Description of the task. Copy out each line in the material below that has the word "nguồn".

Excerpted data.
--------------------------------

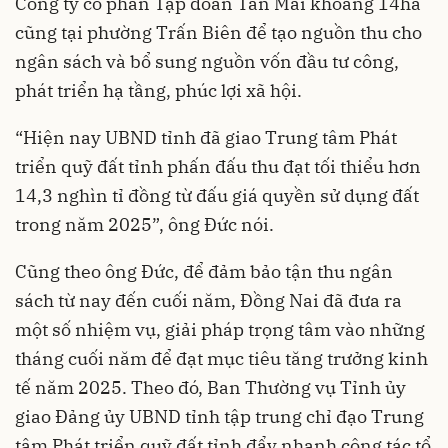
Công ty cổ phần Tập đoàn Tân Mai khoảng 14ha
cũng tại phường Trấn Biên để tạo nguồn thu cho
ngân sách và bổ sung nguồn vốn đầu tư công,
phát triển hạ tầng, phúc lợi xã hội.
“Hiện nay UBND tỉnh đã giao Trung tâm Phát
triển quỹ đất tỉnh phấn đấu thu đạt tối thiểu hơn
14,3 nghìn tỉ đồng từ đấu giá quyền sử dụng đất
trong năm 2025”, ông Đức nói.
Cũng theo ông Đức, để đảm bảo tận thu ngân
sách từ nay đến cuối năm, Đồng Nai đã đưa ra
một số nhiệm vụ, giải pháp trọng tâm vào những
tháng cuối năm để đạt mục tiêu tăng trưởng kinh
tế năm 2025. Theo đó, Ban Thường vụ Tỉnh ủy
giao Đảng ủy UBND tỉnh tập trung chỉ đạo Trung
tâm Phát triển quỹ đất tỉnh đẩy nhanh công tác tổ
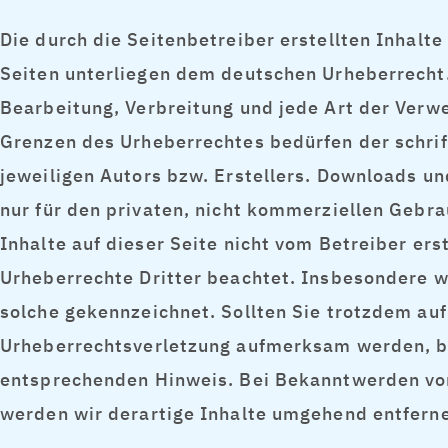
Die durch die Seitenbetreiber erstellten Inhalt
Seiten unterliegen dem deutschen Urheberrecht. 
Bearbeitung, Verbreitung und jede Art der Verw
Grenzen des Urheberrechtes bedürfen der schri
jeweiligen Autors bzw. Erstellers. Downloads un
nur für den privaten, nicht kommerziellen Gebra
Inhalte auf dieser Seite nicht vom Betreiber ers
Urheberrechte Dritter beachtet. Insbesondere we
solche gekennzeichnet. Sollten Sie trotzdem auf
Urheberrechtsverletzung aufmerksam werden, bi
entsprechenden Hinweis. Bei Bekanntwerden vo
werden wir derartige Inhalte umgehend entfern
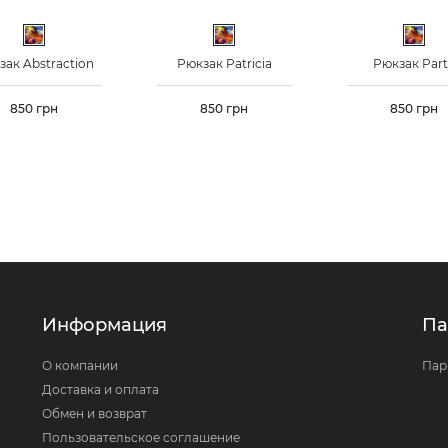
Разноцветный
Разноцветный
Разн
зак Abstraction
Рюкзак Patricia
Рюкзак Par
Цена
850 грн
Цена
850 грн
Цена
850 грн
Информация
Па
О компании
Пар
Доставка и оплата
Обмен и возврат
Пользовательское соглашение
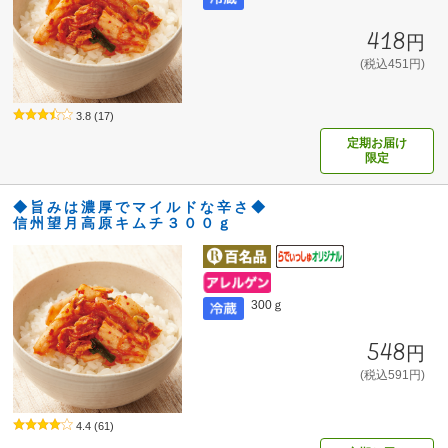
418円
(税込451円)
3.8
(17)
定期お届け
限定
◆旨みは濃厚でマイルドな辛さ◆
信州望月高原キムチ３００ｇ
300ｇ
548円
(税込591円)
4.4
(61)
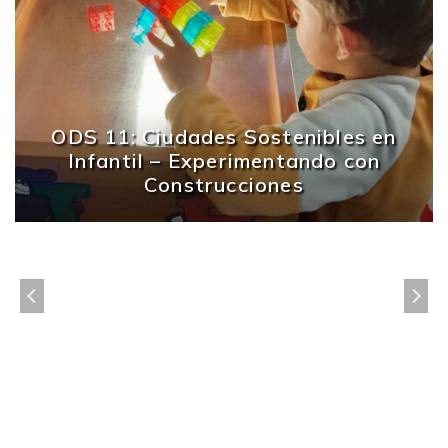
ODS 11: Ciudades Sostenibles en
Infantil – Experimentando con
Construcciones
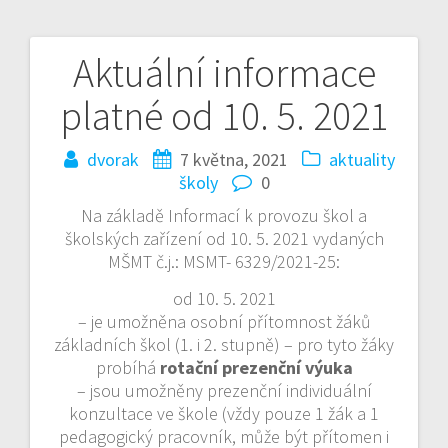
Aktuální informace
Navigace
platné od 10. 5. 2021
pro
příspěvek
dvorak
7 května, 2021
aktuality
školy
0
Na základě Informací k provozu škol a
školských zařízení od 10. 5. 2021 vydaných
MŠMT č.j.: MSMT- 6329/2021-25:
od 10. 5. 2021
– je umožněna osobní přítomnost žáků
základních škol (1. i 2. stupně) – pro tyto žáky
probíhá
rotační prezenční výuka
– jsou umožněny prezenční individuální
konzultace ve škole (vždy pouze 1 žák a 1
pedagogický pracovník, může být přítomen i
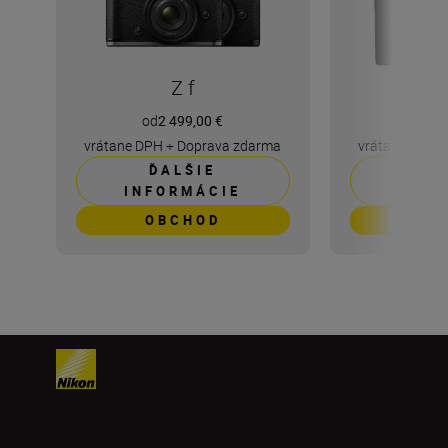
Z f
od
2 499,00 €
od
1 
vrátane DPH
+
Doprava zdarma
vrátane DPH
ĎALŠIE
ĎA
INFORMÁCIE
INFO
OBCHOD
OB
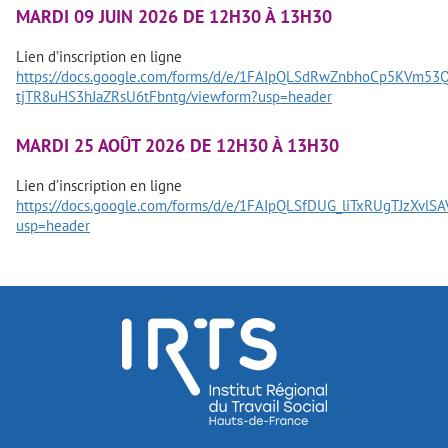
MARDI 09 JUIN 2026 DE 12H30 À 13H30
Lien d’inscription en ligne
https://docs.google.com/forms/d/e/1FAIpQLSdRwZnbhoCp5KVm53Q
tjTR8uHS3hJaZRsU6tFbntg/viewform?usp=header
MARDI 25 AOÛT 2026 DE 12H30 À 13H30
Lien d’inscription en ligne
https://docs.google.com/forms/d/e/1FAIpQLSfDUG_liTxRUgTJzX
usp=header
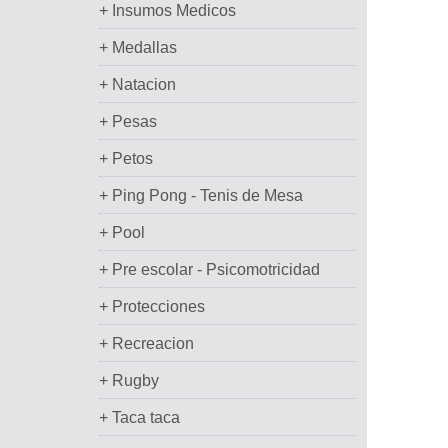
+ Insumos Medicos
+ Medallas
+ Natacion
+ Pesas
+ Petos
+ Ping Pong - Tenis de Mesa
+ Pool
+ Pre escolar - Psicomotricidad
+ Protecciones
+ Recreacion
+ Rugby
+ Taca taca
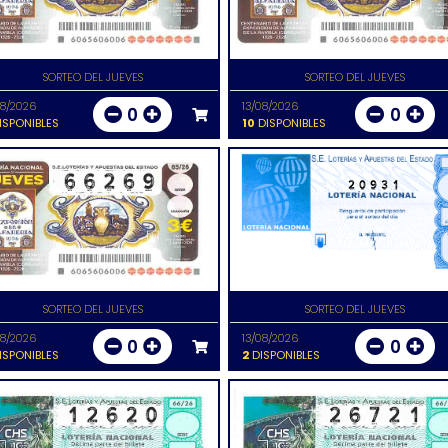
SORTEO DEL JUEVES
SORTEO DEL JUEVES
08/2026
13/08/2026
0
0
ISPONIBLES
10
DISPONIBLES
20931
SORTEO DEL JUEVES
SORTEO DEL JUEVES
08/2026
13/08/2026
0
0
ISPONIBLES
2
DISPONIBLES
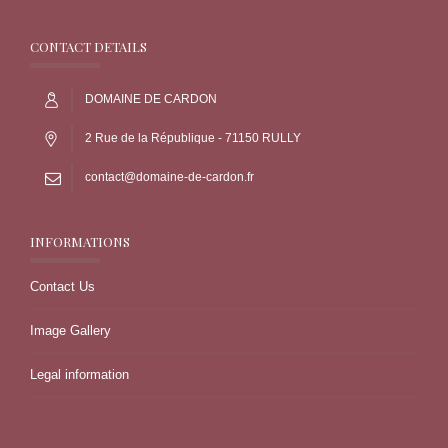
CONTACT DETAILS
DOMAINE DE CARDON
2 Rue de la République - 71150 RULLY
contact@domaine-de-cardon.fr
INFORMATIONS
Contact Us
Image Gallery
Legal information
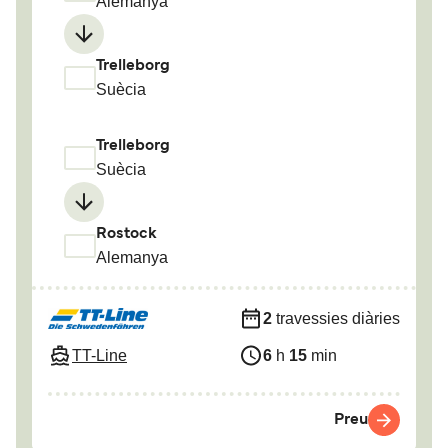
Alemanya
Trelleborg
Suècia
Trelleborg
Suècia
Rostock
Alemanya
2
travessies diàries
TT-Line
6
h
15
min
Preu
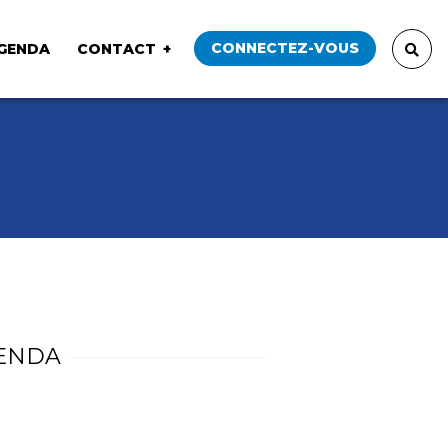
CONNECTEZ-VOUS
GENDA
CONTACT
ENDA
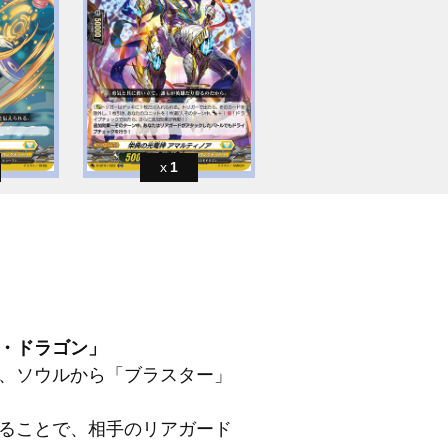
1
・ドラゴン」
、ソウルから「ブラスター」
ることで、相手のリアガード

--------------------------------

Answer for the task.
cũng tại phường Trấn Biên để tạo nguồn thu cho
ngân sách và bổ sung nguồn vốn đầu tư công,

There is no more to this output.